I was a sophomore at UW–Madison and walking my bike to class. I walked right into this big crowd outside the Commerce Building.
I was against the Vietnam War and somewhat aware of the sit-in, but I hadn’t been involved in any protests. I was just standing there watching. I noticed these cops being awfully gruff and rough. They had helmets on and were carrying batons. Suddenly, some of the police charged into the building while others started pushing toward the crowd. Without warning, they began firing tear gas canisters. I was trying to get away when one hit the front wheel of my bike. That was my first taste of tear gas. It was painful — hard to see, hard to breathe.

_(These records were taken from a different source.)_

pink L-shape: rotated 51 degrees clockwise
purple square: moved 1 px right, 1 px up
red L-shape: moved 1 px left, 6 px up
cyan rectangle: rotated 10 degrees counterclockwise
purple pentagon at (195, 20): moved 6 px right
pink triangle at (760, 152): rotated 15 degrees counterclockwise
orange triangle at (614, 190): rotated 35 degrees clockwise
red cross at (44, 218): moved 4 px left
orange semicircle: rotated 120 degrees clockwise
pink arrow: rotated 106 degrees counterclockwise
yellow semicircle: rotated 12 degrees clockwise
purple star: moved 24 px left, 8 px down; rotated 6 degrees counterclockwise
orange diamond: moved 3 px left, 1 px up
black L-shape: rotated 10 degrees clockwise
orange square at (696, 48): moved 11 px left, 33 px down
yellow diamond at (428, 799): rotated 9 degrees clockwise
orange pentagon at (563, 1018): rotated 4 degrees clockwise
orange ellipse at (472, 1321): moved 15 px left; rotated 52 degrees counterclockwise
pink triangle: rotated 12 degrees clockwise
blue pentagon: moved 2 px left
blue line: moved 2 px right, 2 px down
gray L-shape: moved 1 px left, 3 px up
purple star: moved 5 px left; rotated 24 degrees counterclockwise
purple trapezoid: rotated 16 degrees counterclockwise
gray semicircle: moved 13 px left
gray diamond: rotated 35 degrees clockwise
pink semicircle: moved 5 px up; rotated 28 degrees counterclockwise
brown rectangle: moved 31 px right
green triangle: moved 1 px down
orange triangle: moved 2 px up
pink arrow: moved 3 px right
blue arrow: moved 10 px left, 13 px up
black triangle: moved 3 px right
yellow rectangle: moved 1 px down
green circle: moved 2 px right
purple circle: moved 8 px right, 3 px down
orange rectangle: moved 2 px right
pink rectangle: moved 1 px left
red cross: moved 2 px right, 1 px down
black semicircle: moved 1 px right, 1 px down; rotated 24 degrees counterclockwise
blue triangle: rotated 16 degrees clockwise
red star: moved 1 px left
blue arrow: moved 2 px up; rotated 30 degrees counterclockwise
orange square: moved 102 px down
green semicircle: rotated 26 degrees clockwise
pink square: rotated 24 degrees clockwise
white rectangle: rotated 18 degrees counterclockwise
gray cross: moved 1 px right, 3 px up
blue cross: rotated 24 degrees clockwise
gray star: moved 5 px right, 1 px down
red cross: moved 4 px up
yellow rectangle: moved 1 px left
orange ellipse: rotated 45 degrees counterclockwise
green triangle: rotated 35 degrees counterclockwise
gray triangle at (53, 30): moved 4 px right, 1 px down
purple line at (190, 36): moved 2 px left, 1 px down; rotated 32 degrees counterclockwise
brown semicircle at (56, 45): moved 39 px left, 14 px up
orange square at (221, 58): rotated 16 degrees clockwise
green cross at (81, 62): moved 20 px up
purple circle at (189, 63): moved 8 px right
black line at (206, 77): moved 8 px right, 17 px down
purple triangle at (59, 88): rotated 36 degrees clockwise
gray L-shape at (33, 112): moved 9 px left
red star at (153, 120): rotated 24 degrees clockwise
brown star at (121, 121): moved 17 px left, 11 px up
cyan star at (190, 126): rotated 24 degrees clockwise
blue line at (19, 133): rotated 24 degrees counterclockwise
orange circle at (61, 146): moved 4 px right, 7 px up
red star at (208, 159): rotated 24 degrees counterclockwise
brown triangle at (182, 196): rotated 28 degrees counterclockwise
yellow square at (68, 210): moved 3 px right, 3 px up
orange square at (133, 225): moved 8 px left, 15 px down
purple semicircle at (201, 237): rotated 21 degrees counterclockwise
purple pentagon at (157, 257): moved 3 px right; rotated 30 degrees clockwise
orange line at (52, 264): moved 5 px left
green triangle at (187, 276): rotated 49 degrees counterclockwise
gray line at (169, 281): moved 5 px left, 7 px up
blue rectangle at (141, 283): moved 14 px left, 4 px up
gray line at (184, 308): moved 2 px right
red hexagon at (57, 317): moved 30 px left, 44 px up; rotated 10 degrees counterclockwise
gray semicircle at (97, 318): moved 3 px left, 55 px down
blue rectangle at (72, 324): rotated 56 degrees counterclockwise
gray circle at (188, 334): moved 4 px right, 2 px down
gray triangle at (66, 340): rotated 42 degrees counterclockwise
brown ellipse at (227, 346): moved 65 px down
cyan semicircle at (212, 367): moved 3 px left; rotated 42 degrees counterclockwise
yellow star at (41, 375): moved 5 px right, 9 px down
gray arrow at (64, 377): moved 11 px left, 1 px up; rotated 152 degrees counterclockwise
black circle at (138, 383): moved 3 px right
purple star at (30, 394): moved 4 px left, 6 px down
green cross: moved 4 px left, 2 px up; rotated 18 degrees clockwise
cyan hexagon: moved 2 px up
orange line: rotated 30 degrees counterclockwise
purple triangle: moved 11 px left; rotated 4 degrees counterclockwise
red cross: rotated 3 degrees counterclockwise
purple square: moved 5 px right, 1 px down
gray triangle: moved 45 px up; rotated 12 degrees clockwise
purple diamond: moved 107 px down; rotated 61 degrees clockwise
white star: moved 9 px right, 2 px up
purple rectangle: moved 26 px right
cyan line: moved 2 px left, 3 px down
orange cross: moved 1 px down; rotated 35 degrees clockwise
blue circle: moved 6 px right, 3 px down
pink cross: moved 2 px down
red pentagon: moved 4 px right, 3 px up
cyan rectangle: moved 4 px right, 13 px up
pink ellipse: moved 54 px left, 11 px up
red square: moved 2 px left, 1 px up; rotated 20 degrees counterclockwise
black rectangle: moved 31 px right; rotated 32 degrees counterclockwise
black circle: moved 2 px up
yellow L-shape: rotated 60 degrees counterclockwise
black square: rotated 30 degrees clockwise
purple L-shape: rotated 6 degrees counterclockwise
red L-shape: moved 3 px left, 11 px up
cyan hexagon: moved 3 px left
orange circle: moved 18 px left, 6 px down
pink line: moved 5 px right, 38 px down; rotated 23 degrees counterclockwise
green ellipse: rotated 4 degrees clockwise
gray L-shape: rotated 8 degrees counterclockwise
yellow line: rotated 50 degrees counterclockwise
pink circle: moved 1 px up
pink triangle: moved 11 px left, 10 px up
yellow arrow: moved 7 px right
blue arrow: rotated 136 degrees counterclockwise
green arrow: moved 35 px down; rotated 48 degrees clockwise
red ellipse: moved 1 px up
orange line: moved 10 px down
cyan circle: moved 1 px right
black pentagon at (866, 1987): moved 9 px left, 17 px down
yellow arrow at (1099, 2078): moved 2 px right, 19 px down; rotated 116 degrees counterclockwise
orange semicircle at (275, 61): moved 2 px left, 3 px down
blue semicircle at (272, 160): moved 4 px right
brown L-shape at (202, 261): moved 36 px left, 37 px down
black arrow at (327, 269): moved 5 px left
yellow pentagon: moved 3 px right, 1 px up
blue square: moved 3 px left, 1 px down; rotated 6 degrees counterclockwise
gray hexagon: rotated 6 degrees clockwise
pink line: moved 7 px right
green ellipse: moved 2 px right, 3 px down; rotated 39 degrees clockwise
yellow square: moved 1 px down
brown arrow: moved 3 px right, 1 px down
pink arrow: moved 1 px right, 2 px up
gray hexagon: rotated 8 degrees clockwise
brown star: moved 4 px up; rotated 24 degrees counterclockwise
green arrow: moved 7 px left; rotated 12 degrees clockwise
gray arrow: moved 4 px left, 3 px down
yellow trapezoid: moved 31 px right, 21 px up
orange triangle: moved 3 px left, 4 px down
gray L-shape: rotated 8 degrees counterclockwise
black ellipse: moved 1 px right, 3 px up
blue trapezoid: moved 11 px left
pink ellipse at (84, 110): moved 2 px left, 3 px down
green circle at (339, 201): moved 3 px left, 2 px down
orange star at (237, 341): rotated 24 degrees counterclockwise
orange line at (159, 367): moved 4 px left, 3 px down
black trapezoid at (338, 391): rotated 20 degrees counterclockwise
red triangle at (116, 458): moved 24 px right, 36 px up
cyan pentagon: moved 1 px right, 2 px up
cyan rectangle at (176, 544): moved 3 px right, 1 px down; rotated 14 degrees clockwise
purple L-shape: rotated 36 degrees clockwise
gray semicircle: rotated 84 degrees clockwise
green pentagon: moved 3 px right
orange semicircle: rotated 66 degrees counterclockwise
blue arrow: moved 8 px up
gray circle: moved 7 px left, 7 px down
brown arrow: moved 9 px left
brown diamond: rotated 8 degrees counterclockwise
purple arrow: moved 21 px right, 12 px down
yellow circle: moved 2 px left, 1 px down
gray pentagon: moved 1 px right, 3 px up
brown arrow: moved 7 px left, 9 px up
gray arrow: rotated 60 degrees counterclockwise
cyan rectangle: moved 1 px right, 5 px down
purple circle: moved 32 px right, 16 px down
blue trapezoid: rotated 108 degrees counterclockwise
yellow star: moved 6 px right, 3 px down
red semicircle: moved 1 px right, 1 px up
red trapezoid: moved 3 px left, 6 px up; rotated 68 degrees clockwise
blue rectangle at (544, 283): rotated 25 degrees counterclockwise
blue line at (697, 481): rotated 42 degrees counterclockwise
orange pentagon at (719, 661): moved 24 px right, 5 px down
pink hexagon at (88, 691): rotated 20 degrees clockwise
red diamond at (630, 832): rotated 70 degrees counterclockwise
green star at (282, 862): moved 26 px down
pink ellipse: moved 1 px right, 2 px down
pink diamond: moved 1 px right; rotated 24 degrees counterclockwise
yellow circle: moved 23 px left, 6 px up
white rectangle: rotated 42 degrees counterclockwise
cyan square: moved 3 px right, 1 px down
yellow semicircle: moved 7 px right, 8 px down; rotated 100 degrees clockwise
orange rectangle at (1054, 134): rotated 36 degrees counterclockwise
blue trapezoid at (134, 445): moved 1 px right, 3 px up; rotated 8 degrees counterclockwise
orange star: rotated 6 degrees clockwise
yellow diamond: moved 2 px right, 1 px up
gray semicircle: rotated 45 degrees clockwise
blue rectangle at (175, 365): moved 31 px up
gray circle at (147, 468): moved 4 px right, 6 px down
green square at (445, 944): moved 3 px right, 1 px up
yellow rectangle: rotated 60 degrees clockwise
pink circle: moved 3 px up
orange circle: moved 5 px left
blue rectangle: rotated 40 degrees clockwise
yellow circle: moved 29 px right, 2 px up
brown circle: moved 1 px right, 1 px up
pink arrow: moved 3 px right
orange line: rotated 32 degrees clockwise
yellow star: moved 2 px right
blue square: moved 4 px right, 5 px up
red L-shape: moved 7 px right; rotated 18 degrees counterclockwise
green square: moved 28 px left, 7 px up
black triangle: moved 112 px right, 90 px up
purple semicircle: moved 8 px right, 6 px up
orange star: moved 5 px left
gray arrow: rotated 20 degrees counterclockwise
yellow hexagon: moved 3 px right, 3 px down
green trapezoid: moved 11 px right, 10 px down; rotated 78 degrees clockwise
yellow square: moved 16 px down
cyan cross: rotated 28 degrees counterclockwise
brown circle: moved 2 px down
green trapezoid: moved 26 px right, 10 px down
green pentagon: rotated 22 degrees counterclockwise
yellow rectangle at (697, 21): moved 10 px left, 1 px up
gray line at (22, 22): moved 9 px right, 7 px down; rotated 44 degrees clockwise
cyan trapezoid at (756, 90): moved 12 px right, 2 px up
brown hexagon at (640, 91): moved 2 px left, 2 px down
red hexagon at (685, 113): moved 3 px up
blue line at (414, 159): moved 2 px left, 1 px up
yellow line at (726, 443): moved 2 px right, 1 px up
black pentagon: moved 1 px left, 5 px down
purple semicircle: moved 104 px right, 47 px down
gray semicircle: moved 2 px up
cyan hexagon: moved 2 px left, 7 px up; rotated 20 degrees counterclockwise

It pissed me off. They were basically treating the crowd as if everybody was involved in the protest. Well, that was the beginning of what might be called my radicalization. I think that was probably the case for a lot of us in the crowd that day. The police response was a catalyst. It got me going, got me thinking, got me more aware. I went on to participate in many protests.
I think those experiences led directly to my becoming a lawyer and becoming involved in left-wing causes. In a strange way, it led me to work for the government as an assistant U.S. attorney, in large part because I developed this keener sense of justice.
Sometime after I graduated, my mother said to me, “It’s really too bad you had to go to the University of Wisconsin with such turmoil going on.” I said, “Mom, I wouldn’t trade that for the world.” That was one of the best things that ever happened in my life. I look back on it as a great experience from a political, personal and historical point of view. It was part of my education.